No one could hold a candle to it Black Sabbath for their first six albums, but by 1976 the knots frayed by bad contracts, fraudulent bookkeeping, alcohol and drug abuse and utter mental and physical exhaustion began to quickly unravel. The 1976s Technical Ecstasy was an unfocused record without much bite. The end of an era came less than two years later when Black Sabbath released their final 70s album with Ozzy Osbourne on vocals, Never say die!, which was published Sept. 28, 1978.
The band started working on Never say die! in January 1978 at a time when few of the band members were able to play “Louie, Louie,” let alone write a new album. In an effort to be progressive and innovative, they brought in horns, piano, clean guitars. The whole scene was a recipe for disaster, and it was a dish that would take a while to prepare even the initial stages of, as lead singer Ozzy Osbourne was nowhere to be found.
“We would make plans to get together and he would pull these disappearing acts,” guitarist Tony Iommi told me in 2010. “We were so far away, it would take us a while to notice he was missing. Someone would say, ‘Well, where’s Ozzy?’ And then we’d say, ‘Oh, yeah, I guess he’s f—ed away again. He’ll be back soon.’ And that meant just me and Bill [Ward] would go back to what we were doing, which wasn’t good for anyone, especially us – mostly lots of drugs and drinking.”

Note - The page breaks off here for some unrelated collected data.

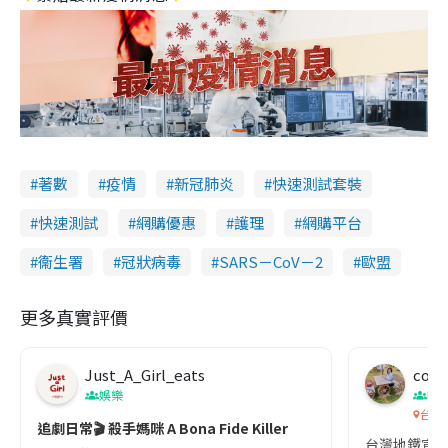
著數
疫情
新冠肺炎
快速測試套裝
快速測試
網購優惠
護理
網購平台
衞生署
冠狀病毒
SARS－CoV－2
歐盟
更多真實評價
Just_A_Girl_eats
co c
娛樂
吹
台灣
追劇日常🎬 殺手媽咪 A Bona Fide Killer
台灣地鐵宣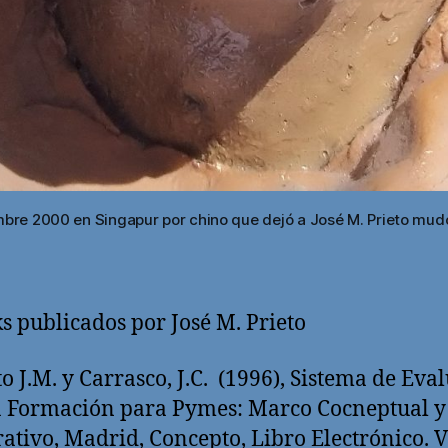
bre 2000 en Singapur por chino que dejó a José M. Prieto mudo
s publicados por José M. Prieto
to J.M. y Carrasco, J.C. (1996), Sistema de Eva
a Formación para Pymes: Marco Cocneptual y
ativo, Madrid, Concepto, Libro Electrónico. 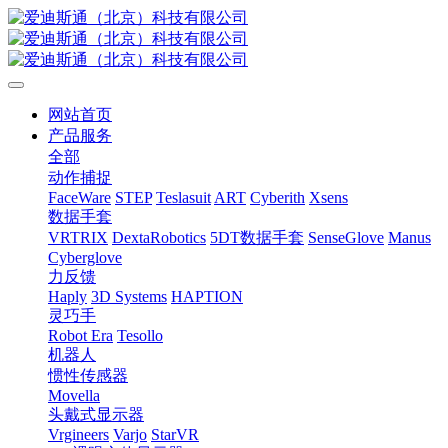
网站首页
产品服务
全部
动作捕捉
FaceWare
STEP
Teslasuit
ART
Cyberith
Xsens
数据手套
VRTRIX
DextaRobotics
5DT数据手套
SenseGlove
Manus
Cyberglove
力反馈
Haply
3D Systems
HAPTION
灵巧手
Robot Era
Tesollo
机器人
惯性传感器
Movella
头戴式显示器
Vrgineers
Varjo
StarVR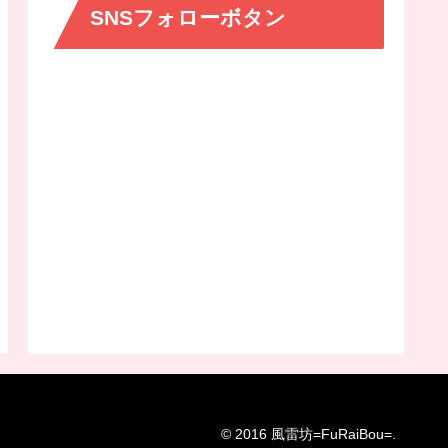
SNSフォローボタン
© 2016 風雷坊=FuRaiBou=.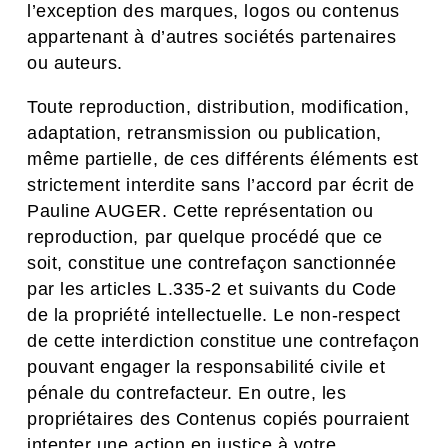
l’exception des marques, logos ou contenus
appartenant à d’autres sociétés partenaires
ou auteurs.
Toute reproduction, distribution, modification,
adaptation, retransmission ou publication,
même partielle, de ces différents éléments est
strictement interdite sans l’accord par écrit de
Pauline AUGER. Cette représentation ou
reproduction, par quelque procédé que ce
soit, constitue une contrefaçon sanctionnée
par les articles L.335-2 et suivants du Code
de la propriété intellectuelle. Le non-respect
de cette interdiction constitue une contrefaçon
pouvant engager la responsabilité civile et
pénale du contrefacteur. En outre, les
propriétaires des Contenus copiés pourraient
intenter une action en justice à votre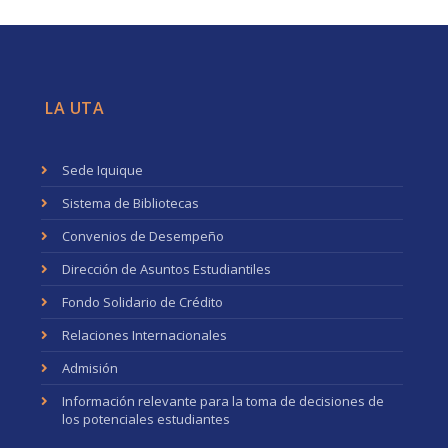
LA UTA
Sede Iquique
Sistema de Bibliotecas
Convenios de Desempeño
Dirección de Asuntos Estudiantiles
Fondo Solidario de Crédito
Relaciones Internacionales
Admisión
Información relevante para la toma de decisiones de
los potenciales estudiantes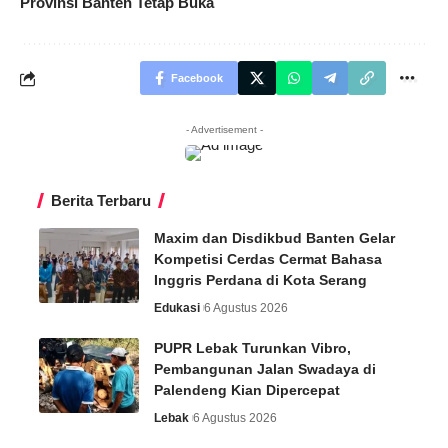
Provinsi Banten Tetap Buka
Facebook
- Advertisement -
Berita Terbaru
Maxim dan Disdikbud Banten Gelar
Kompetisi Cerdas Cermat Bahasa
Inggris Perdana di Kota Serang
Edukasi
6 Agustus 2026
PUPR Lebak Turunkan Vibro,
Pembangunan Jalan Swadaya di
Palendeng Kian Dipercepat
Lebak
6 Agustus 2026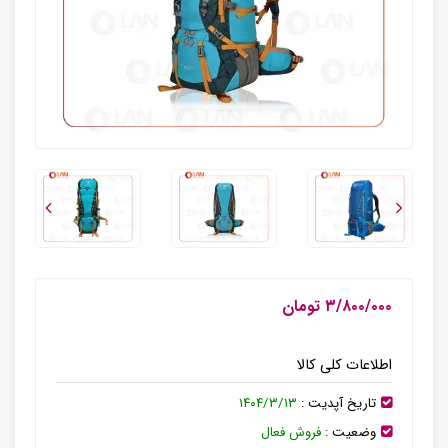
۳/۸۰۰/۰۰۰ تومان
اطلاعات کلی کالا
تاریخ آپدیت :
۱۴۰۴/۳/۱۳
وضعیت :
فروش فعال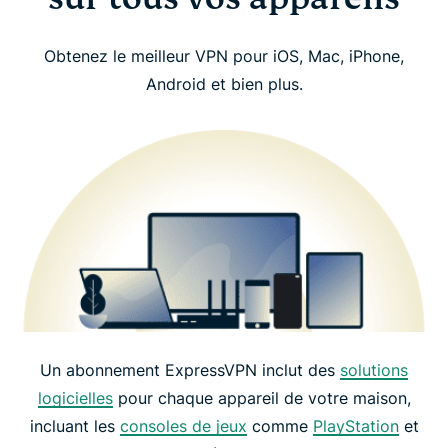
Obtenez le meilleur VPN pour iOS, Mac, iPhone,
Android et bien plus.
Un abonnement ExpressVPN inclut des
solutions
logicielles
pour chaque appareil de votre maison,
incluant les
consoles de jeux
comme
PlayStation
et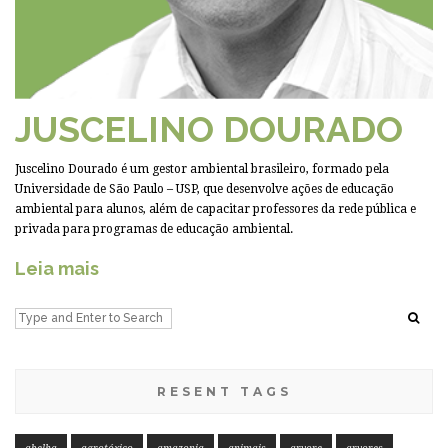
JUSCELINO DOURADO
Juscelino Dourado é um gestor ambiental brasileiro, formado pela
Universidade de São Paulo – USP, que desenvolve ações de educação
ambiental para alunos, além de capacitar professores da rede pública e
privada para programas de educação ambiental.
Leia mais
RESENT TAGS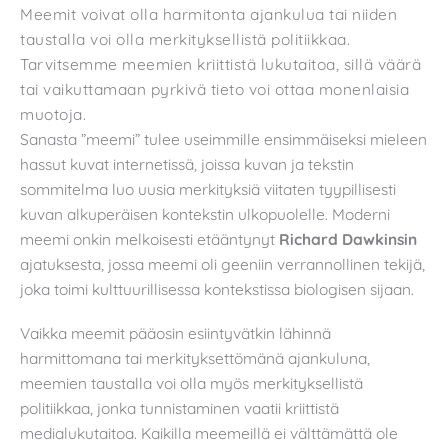
Meemit voivat olla harmitonta ajankulua tai niiden
taustalla voi olla merkityksellistä politiikkaa.
Tarvitsemme meemien kriittistä lukutaitoa, sillä väärä
tai vaikuttamaan pyrkivä tieto voi ottaa monenlaisia
muotoja.
Sanasta ”meemi” tulee useimmille ensimmäiseksi mieleen
hassut kuvat internetissä, joissa kuvan ja tekstin
sommitelma luo uusia merkityksiä viitaten tyypillisesti
kuvan alkuperäisen kontekstin ulkopuolelle. Moderni
meemi onkin melkoisesti etääntynyt
Richard Dawkinsin
ajatuksesta, jossa meemi oli geeniin verrannollinen tekijä,
joka toimi kulttuurillisessa kontekstissa biologisen sijaan.
Vaikka meemit pääosin esiintyvätkin lähinnä
harmittomana tai merkityksettömänä ajankuluna,
meemien taustalla voi olla myös merkityksellistä
politiikkaa, jonka tunnistaminen vaatii kriittistä
medialukutaitoa. Kaikilla meemeillä ei välttämättä ole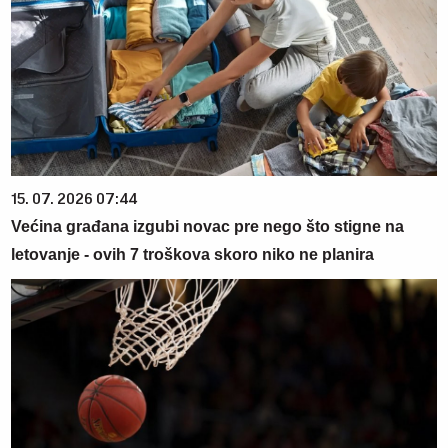
15. 07. 2026 07:44
Većina građana izgubi novac pre nego što stigne na
letovanje - ovih 7 troškova skoro niko ne planira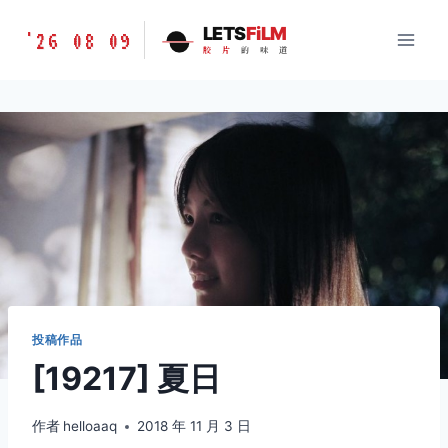
跳
胶
LETS
FiLM
'26 08 09
到
胶
片
的
味
道
片
内
的
容
味
道
LETSFILM
投稿作品
[19217] 夏日
作者
helloaaq
2018 年 11 月 3 日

One day, Osbourne showed up, told his bandmates he was quitting, and then disappeared again. At the time, Black Sabbath did not want to continue without their singer. But when Osbourne didn’t return or call, they hired ex-Savoy Brown and Fleetwood Mac vocalist Dave Walker to work with them on Never say die! After writing a handful of songs, Osbourne contacted Sabbath and said he would work on the record, but he would not sing on anything they wrote with Walker.
“The situation was a mess,” Iommi said. “We were already behind. So the record company was bothering us and we didn’t have anything to show them. Ozzy wants us to start over. We write during the day and try to record at night. I think there was some good stuff there, but it’s hard to keep your footing when you feel like things are falling apart.”
Black Sabbath took three months off after Osbourne’s father died. The rest of Black Sabbath sympathized with Osbourne, but did not want to wait another six months to finish. They did what they could during that time and even got drummer Bill Ward to sing lead vocals on the album closer.”Oscillation of the chain.”
Black Sabbath, “Swinging the Chain”
Finally, Osbourne reunited with his bandmates at Sound Interchange Studios in Toronto, Ontario and tracked most of his vocals for Never say die!. When the final overdubs were completed in May 1978, no one could have been happier than the band. “Let’s just say, yeah, it was definitely not our finest hour,” Iommi said. “I can tell you that.”
While many have criticized the meandering composition and lack of aggression of Never say die!Ward defended the album, claiming the adventurous forays into jazz on “Johnny Blade“and”Aerial dance” were innovative and original.
Black Sabbath, “Johnny Blade”
Thanks in part to the self-titled hard rock single, which was propulsive, upbeat and free or horns and keys, Never say die! got a brief push at rock radio, debuting at No. 69 on the Billboard albums chart. But the boost didn’t last and a trip along Van Halen was a wakeup call for Black Sabbath, whose pioneering sound was usurped by a new breed of guitar heroes led by Eddie Van Halen.
Black Sabbath, “Never Say Die”
Never say die! went gold in November 1997, more than 19 years after it was released and is still considered the least successful album of the original Ozzy era just above or below (depending on who you talk to) Technical Ecstasy. In 2013, Black Sabbath was released 13their first studio album with Osbourne on vocals in 35 years.
Loudwire contributor Jon Wiederhorn is the author of Raising Hell: Backstage Tales From the Lives of Metal Legendsco-author of Louder Than Hell: Metal’s Definitive Oral Historyas well as the co-author of Scott Ian’s autobiography, I’m the Man: The Story of That Guy From Anthraxand Al Jourgensen’s autobiography, The Ministry: The Lost Gospels According to Al Jourgensen and the Agnostic Front book My riot! Grit, Guts and Glory.